Не отличаясь аккуратностью и любовью к порядку — к слову сказать, эти добродетели были чужды и денщику Тихону, — Овчаров не разочаровал приехавшего к нему Кшиштофского, предоставив обильную пищу его уму и воображению. Беспорядочно теснившиеся на конторке чернильницы, склянки с красками, обломанные и очинённые перья, валявшиеся на полу кабинета и в гостиной, неубранные листы бумаги, пестревшие одними лишь подписями, обратили на себя заинтересованное внимание пана Хенрика. Сличив подписи на незаметно подобранном и спрятанном в кармане листе и на бывших при нём ассигнациях, Кшиштофский всё понял и поспешил поделиться открытием с Тышкевичем.
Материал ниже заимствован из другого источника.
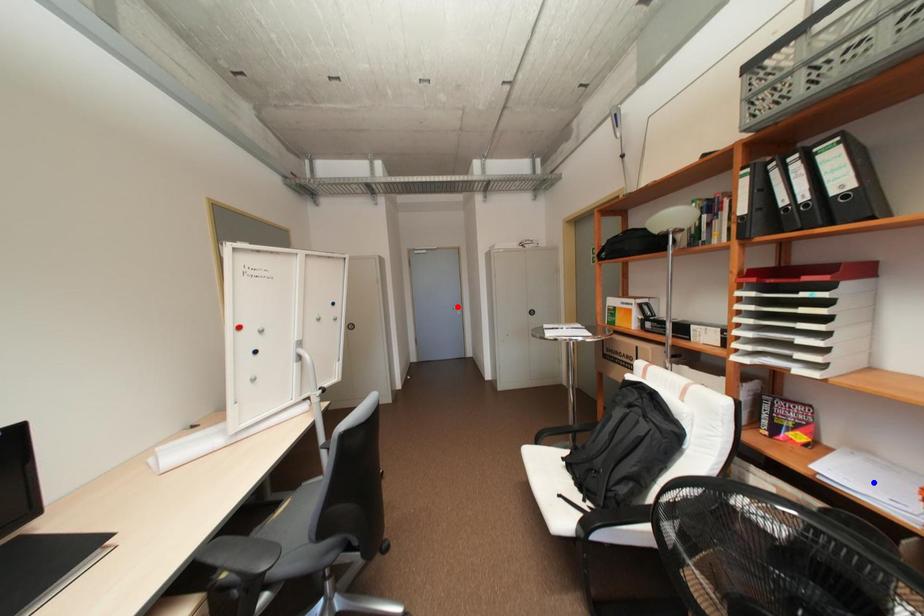 Question: Two points are marked on the image. Which point is closer to the camera?

Choices:
 (A) Blue point is closer.
 (B) Red point is closer.

Answer: (A) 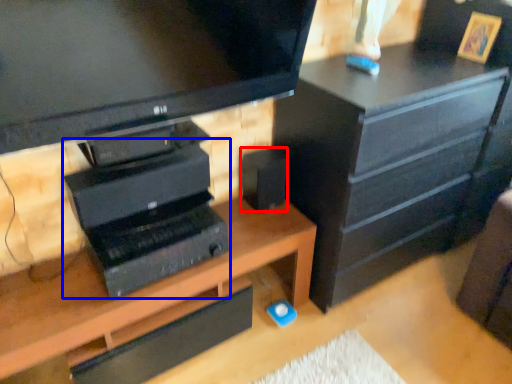 Question: Which object appears closest to the camera in this image, speaker (highlighted by a red box) or computer (highlighted by a blue box)?

Choices:
 (A) speaker
 (B) computer

Answer: (B) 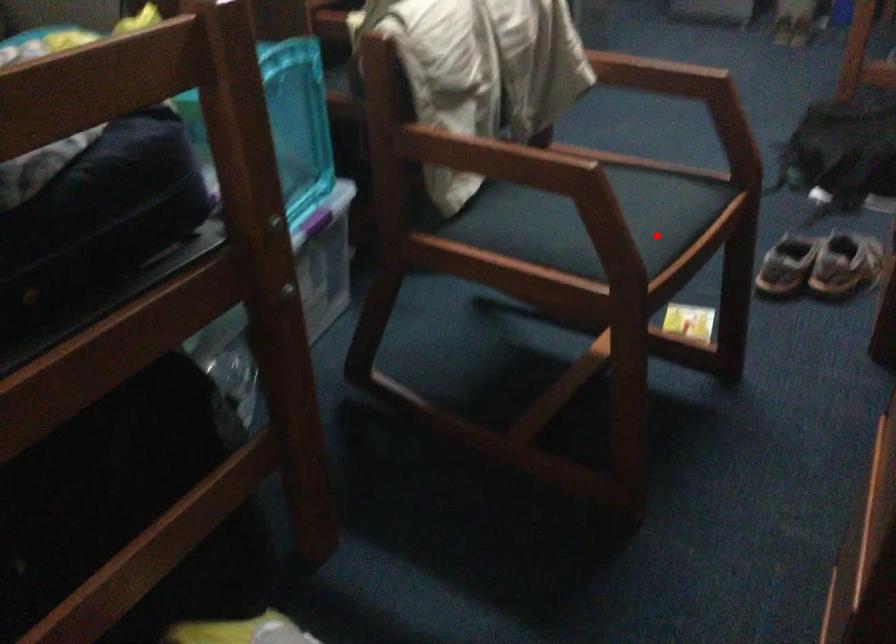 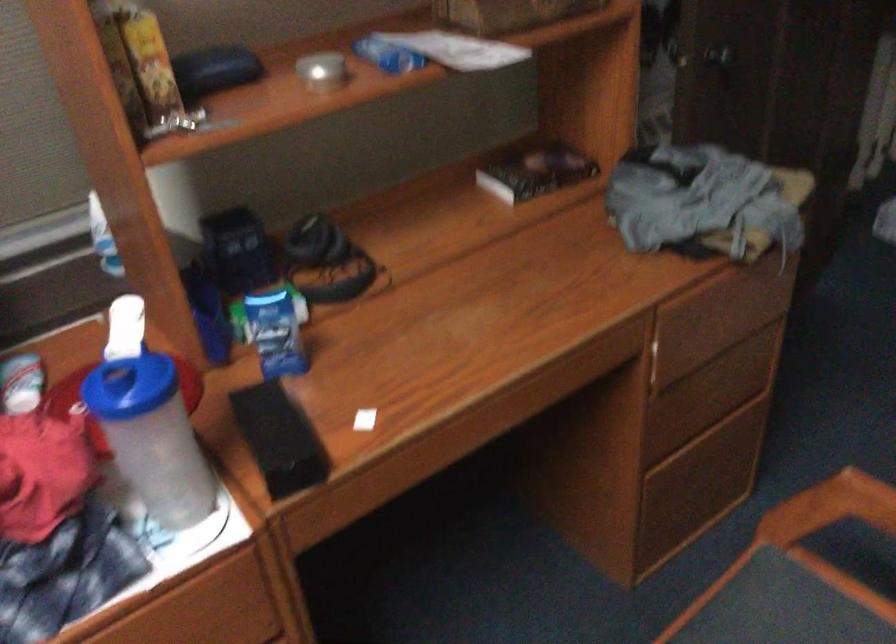 Find the pixel in the second image that matches the highlighted location in the first image.

(830, 507) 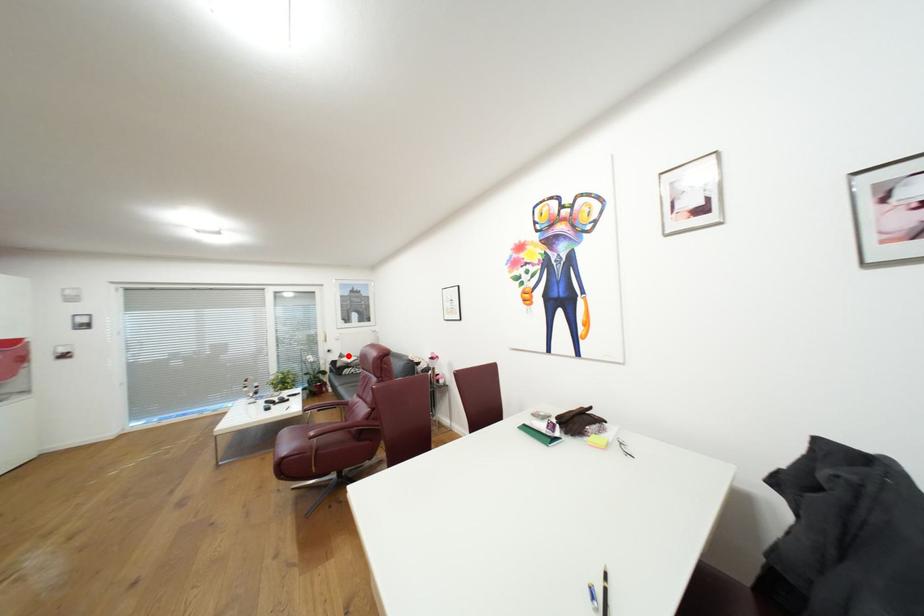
Полковник сиял довольством, а когда пан Хенрик предъявил ему «исправленную» банкноту, выкраденную у Овчарова, испытал полный восторг.
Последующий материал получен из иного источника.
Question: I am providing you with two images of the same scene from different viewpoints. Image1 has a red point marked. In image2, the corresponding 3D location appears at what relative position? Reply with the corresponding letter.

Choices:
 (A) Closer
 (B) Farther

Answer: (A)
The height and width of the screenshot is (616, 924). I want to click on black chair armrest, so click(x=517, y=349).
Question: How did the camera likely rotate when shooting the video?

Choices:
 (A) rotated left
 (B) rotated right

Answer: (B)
Планы использовать способности отставного ротмистра по «доводке» ассигнаций с тех пор не оставляли Тышкевича, пока тот не попался на собственной беспечности. Покинув наводнённый фальшивками родной Виленский край, Павел решил сбыть собственные изделия в Смоленской губернии, а уж после заняться закладной. В одном доме он сошёлся с местным земским исправником и уселся с ним за карточный стол. Исправник оказался заядлым картёжником и, проигравшись дотла, долго не отпускал Павла, предлагая в заклад имевшиеся при нём ценные предметы. По доброте душевной Овчаров согласился и ссудил исправника своими изделиями. По иронии судьбы в кипу его подделок затесалась пара «неисправленных» банкнот. Съевший собаку на фальшивых ассигнациях исправник забил тревогу. Павла тотчас арестовали и под конвоем препроводили в тюрьму Королевского бастиона Смоленского кремля, где его и нашёл флигель-адъютант Чернышёв, в недавнем прошлом ответственный сотрудник Секретной экспедиции при Военном министерстве и личный представитель императора Александра при Наполеоне.